The unemployment rate is down to 6.7%; although the labor participation rate is also down, partially offsetting this good news. Retail sales (adjusted for inflation) are rising fast enough through December to indicate that the economy is going to continue to grow. However, we continue to expect that the rate of growth will diminish in the second half of 2014.

We are already seeing where the extraordinary growth in the housing market is losing momentum. Coupled with the less-than-stellar performance of the stock market in January and some rate-of-change weakness in several leading indicators, we see the stage set for a first half of 2014 that is stronger than the second half of the year. This will make for an interesting scenario regarding further Fed tapering (a second stage of the tapering was announced recently).

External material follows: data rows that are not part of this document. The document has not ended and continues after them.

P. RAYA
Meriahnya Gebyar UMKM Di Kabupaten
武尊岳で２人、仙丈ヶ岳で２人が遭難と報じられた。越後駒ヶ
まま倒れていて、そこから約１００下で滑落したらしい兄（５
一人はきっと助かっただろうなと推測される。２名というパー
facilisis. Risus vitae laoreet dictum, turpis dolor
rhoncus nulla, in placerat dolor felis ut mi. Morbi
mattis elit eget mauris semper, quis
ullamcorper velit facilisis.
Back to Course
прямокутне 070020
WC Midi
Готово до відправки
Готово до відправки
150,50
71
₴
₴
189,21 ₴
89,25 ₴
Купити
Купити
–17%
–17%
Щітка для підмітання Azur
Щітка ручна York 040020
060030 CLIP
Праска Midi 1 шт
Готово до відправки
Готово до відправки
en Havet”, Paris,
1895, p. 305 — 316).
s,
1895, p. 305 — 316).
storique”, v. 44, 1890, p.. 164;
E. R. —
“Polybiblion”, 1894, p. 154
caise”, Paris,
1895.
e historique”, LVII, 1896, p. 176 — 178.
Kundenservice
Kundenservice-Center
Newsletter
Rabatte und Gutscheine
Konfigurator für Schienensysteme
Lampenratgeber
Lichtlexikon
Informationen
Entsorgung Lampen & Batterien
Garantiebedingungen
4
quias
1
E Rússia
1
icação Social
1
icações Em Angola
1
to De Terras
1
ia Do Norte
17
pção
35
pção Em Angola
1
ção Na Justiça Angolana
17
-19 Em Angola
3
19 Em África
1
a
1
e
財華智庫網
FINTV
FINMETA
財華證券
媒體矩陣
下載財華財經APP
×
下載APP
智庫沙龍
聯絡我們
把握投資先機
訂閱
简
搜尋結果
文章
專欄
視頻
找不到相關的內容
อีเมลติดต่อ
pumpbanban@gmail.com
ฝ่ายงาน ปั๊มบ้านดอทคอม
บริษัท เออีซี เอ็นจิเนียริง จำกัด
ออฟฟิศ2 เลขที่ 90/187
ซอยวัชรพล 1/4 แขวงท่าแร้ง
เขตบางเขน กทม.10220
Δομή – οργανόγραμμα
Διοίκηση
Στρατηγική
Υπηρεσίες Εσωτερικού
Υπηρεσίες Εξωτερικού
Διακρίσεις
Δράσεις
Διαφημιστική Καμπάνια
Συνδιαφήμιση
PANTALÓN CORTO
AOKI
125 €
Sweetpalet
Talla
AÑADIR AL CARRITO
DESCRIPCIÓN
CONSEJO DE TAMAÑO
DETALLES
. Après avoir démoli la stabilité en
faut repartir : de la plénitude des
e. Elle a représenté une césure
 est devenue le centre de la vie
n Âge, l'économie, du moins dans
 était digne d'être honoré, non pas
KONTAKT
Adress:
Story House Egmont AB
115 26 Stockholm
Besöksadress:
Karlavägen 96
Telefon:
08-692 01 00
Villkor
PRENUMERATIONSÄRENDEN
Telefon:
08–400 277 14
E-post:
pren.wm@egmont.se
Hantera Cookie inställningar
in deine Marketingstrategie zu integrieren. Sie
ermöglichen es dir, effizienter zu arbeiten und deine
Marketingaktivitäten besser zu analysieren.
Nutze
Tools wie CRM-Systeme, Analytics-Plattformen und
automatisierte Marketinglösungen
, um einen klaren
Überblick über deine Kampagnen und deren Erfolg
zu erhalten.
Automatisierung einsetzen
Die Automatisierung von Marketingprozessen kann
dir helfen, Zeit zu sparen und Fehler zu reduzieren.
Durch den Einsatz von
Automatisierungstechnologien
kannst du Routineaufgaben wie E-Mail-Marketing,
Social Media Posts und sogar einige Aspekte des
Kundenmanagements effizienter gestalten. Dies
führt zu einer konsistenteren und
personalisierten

So far the bond market has not acted adversely, and the stock trend is no worse than it was prior to the announcement. This suggests that we will likely see additional tapering announcements over the next several months, if not quarters. Furthering tapering by the Fed in the second half of 2014 is not a "given" since the economy will be noticeably decelerating.

We view the tapering and non-reaction by the markets as positive. The sooner the Fed gets out of the business of creating money out of thin air, the sooner we can relax a little about just how much general price inflation potential is being "stored" in the economy when fuller employment numbers arrive in 2016 and 2017.